Honestly, I wasn’t a complete rider back then. I still had many flaws and even now when I look back at my data from 2013 on the computer it looks like a beginner to me! That may sound strange because in 2013 I won nine races whereas this year I have scored just two podiums but it’s the truth. I am a much better rider now but I no longer have a winning bike underneath me.
- In an ideal world, which bike and team would you need to challenge Rea in every 2019 race?
It’s clear that the best package at the moment is the Kawasaki team as a whole.
- Have you already received offers from some top teams?
I have spoken with every official team in World Superbikes since Imola and my request has been quite simple: Please give me a winning bike! Many doors have closed at this stage but there are still a few that remain open and I will continue to push for the opportunity to ride a winning bike again.
- Have you seen the Ducati V4 on track? What impression did you get?
The only footage that I’ve seen of the Ducati V4 on track was from World Ducati Week and so it’s difficult to judge it at this stage.
- If the WSBK does not offer a possibility for you (top bike/ Team) what will you do? Do you have a plan B?
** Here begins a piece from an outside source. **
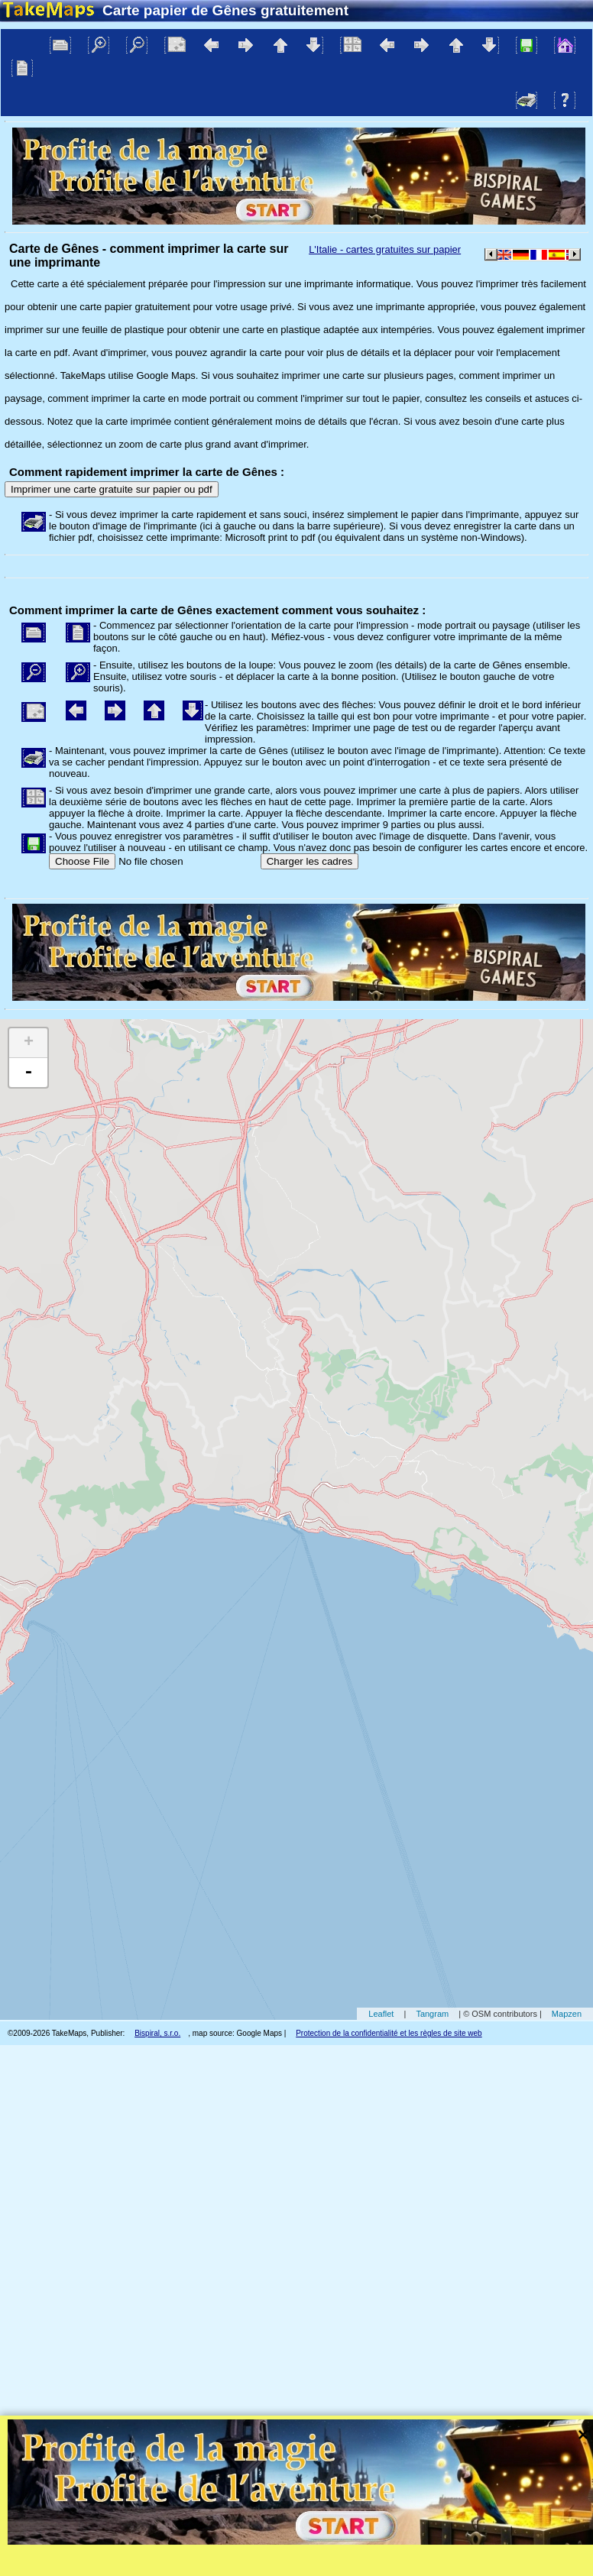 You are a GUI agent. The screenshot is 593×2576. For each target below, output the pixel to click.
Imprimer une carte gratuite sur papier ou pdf (111, 489)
I am a tenacious person and I refuse to give up. I’m very motivated to fight for the World Superbike title again so if that doesn’t happen next year then I will keep doing the best job with the machinery that I have available. 2013 has been my best season to date but I am confident that it will not be the best of my career.
- Where are you spending these two months off?
I have spent more or less three weeks in Monaco and now I will spend a few weeks in Ireland with my family before the Portimao test in late August. The summer break is huge, but I try to ride a motorbike once a week to satisfy my cravings.